Even so, she had to admit, especially at a trying time like this, it was nice to know that there were people her father could count on. God knew he was going to need them once she left and went back home again, she thought. Her new home, she emphasized, since this had been home once.
“Hi, Sheriff, what can I do for you?” Ed’s voice broke into her thoughts as he addressed someone just behind her.
Ronnie smiled. The sheriff. That would be Paul Royce. He had to be, what? Seventy now? Older?
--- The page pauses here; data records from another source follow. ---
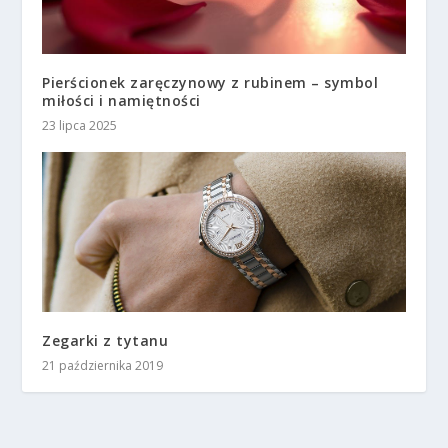
Pierścionek zaręczynowy z rubinem – symbol
miłości i namiętności
23 lipca 2025
Zegarki z tytanu
21 października 2019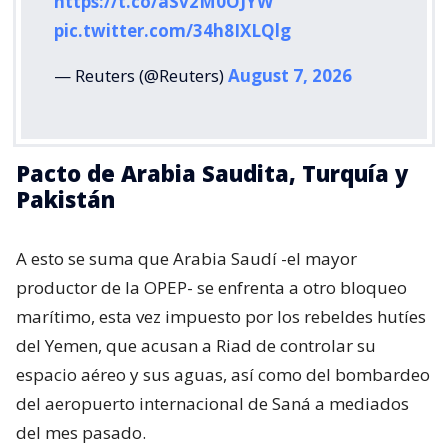
https://t.co/aSv2M0OJYW
pic.twitter.com/34h8IXLQlg
— Reuters (@Reuters)
August 7, 2026
Pacto de Arabia Saudita, Turquía y
Pakistán
A esto se suma que Arabia Saudí -el mayor
productor de la OPEP- se enfrenta a otro bloqueo
marítimo, esta vez impuesto por los rebeldes hutíes
del Yemen, que acusan a Riad de controlar su
espacio aéreo y sus aguas, así como del bombardeo
del aeropuerto internacional de Saná a mediados
del mes pasado.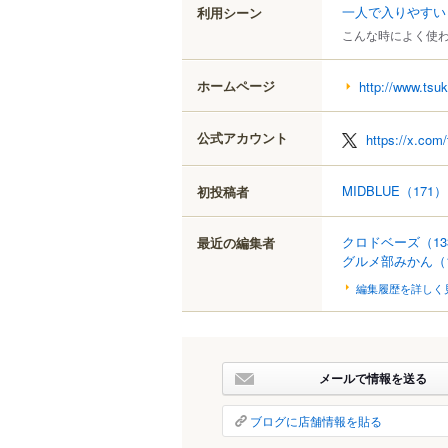
一人で入りやすい
利用シーン
こんな時によく使
ホームページ
http://www.tsu
公式アカウント
https://x.com
MIDBLUE
（171）
初投稿者
クロドベーズ
（13
最近の編集者
グルメ部みかん
（
編集履歴を詳しく
メールで情報を送る
ブログに店舗情報を貼る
Remembering the gregarious man’s jovial countenance, Ronnie turned around, a greeting at the ready on her smiling lips.
The greeting froze.
She wasn’t looking up at Sheriff Paul Royce and his shining coal-black eyes. She found herself looking directly into the new sheriff’s blue ones. And suddenly wishing, with all her heart, that she was somewhere else. Anywhere else.
But she wasn’t.
She was right here, looking into deep blue eyes she used to find hypnotic, her mind a complete, utter useless blank.
“Hello, Ronnie.”
Chapter Two
As she was driving to Redemption, Ronnie had told herself that she would have more time before she had to face him. Instead, Cole had appeared out of the blue, and she was so not ready for their paths to cross.
Who was she kidding? There wasn’t enough time in the world for her to prepare for this first meeting after so much time had passed.
And, damn it, Cole wasn’t helping any. Not looking the way he did. This harsh land had a terrible habit of taking its toll on people, on its men as well as its women. So why wasn’t he worn-out looking?
Why wasn’t Cole at least growing the beginnings of a gut like so many other men who were barely thirty years old?
Heaven knew that her father looked like he was coming up on eighty instead of being in his early sixties. And the last time she’d seen her older brother, Wayne, the land had already begun to leave its stamp on him, tanning his skin—especially his face—the way that tanners cured leather.
Not that there weren’t any changes with Cole. But those changes only seemed to be for the better. Cole had lost that pretty boy look he’d once had—although his eyelashes appeared to be as long as ever. But now there was the look of a man about him, rather than a boy. A lean, muscular man whose facial features had somehow gone from sweet to chiseled.